Comme nous l’avons dit à plusieurs reprises, nous allons utiliser tous les outils à notre disposition pour combattre les décisions que prend le gouvernement de la Colombie-Britannique. Comme je l’ai mentionné, au cours des prochains jours, nous introduirons un projet de loi, et j’espère que vous l’appuierez, pour restreindre les ressources à destination de la Colombie-Britannique, afin de lui causer des difficultés économiques pour qu’elle comprenne les conséquences de ses décisions.

(Alberta Hansard, 9 avril 2018, à la page 441)

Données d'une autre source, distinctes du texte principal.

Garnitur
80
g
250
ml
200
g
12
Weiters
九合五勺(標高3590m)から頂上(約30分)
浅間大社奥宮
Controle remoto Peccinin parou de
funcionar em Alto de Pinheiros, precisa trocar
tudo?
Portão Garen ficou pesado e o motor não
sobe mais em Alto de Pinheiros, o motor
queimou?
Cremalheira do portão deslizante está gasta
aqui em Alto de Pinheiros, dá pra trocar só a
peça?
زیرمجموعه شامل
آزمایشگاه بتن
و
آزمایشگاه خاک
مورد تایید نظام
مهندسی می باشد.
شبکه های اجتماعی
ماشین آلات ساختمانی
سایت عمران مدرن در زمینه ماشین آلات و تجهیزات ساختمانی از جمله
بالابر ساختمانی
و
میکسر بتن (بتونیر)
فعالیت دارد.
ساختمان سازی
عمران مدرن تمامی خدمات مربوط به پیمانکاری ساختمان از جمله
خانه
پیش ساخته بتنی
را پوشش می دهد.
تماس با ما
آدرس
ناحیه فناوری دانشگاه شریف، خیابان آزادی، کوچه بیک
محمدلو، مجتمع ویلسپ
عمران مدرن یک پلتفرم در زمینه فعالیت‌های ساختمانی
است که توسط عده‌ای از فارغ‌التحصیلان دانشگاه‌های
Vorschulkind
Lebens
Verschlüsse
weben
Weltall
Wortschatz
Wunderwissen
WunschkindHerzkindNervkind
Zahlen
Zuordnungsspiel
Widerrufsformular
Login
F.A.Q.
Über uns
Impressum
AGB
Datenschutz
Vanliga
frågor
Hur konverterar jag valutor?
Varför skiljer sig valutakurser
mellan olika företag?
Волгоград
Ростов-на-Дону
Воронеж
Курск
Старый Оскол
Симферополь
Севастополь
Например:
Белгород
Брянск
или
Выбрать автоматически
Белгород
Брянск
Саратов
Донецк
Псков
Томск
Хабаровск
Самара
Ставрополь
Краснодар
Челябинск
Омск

[124]  Le même jour, le chef de l’opposition a pris la parole pour faire remarquer qu’il avait réclamé des mesures semblables depuis plusieurs mois. Il a dit ce qui suit :

[traduction] « Nous ne pouvons pas admettre cela, madame la Présidente, et c’est pourquoi, depuis neuf mois, je demande à ce gouvernement de mettre en place une véritable stratégie de défense. D’abord, en juillet dernier, j’ai demandé des mesures symboliques comme le boycott du vin. J’ai demandé des inspections de la salubrité des produits de la Colombie-Britannique transitant par l’Alberta. J’ai dit que nous devrions nous préparer à envisager d’imposer des droits sur le gaz de la Colombie-Britannique qui emprunte les gazoducs de l’Alberta jusqu’aux marchés américains, si le gouvernement de la Colombie-Britannique entend faire barrage à cet oléoduc et violer la Constitution dont j’ai parlé. J’ai dit que nous serions prêts à faire ce que Peter Lougheed a fait en 1980, en nous préparant à fermer les vannes des chargements de pétrole qui alimentent actuellement l’économie de la vallée du bas Fraser. »

(Alberta Hansard, 9 avril 2018, à la page 451)

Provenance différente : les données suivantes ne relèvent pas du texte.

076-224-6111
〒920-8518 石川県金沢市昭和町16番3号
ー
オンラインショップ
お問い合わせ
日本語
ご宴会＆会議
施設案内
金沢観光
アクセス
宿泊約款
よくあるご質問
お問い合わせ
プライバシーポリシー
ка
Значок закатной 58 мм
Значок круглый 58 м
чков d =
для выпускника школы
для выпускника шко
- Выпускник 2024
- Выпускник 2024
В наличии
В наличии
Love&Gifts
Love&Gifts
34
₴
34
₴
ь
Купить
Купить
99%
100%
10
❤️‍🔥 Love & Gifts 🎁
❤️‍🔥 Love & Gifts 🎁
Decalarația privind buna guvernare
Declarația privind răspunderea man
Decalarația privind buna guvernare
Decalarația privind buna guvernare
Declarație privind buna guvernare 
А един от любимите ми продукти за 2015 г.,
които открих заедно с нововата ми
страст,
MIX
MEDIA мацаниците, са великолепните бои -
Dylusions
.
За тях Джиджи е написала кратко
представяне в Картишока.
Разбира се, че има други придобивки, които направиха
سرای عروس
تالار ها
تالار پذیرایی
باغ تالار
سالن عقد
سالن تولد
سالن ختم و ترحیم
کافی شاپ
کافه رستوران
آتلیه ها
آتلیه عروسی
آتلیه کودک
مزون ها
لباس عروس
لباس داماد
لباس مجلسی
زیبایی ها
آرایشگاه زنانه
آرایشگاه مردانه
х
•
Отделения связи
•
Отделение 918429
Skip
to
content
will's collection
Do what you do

[125]  En effet, l’expression [traduction] « fermer les vannes » (« turn off the taps ») utilisée par le chef de l’opposition est employée familièrement pour désigner la loi.

[126]  Après que le projet de loi 12 a officiellement été déposé, des membres de l’Assemblée législative issus des deux principales formations politiques ont continué de décrire son objet en évoquant les gestes du gouvernement de la Colombie-Britannique concernant le projet Trans Mountain, même si l’on a aussi parlé de la maximisation du rendement économique des ressources naturelles de l’Alberta. Par exemple, lors du discours de clôture à la deuxième lecture du projet de loi, la ministre de l’Énergie a dit :

[traduction]

Tout d’abord, ce projet de loi correspond à une situation particulière que les membres de la présente Assemblée législative comprennent très bien, c’est-à-dire les obstacles qui ont retardé le projet Trans Mountain. Ces obstacles ont été érigés par le gouvernement de la Colombie-Britannique qui allègue avoir le droit de retarder un projet qui a été approuvé par le gouvernement du Canada.

(Alberta Hansard, 7 mai 2018, aux pages 854 et 855)

[127]  D’après ces déclarations, il est possible de conclure que : 1) la Loi vise à limiter l’exportation de produits pétroliers depuis l’Alberta; 2) l’application de la Loi a seulement été envisagée relativement à la Colombie-Britannique. Je tirerai d’autres conclusions à partir de ces déclarations lorsque j’aborderai la question du préjudice irréparable.

[128]  Le fait que la Loi visait à imposer des disparités d’approvisionnement à la Colombie-Britannique est confirmé par le paragraphe 2(3) de la Loi, dans lequel sont énoncés les facteurs que la ministre doit prendre en considération avant d’imposer l’obtention de permis d’exportation de pétrole. Le premier facteur est celui de [traduction] « la question de savoir s’il existe des oléoducs ayant une capacité adéquate pour maximiser le rendement économique du pétrole brut et du bitume dilué produit en Alberta ». Dans un contexte où la seule expansion envisagée de la capacité des oléoducs est le projet Trans Mountain, ce facteur est un moyen évident de permettre à la ministre d’arrêter les exportations selon ce qu’elle pense de l'avancée du projet.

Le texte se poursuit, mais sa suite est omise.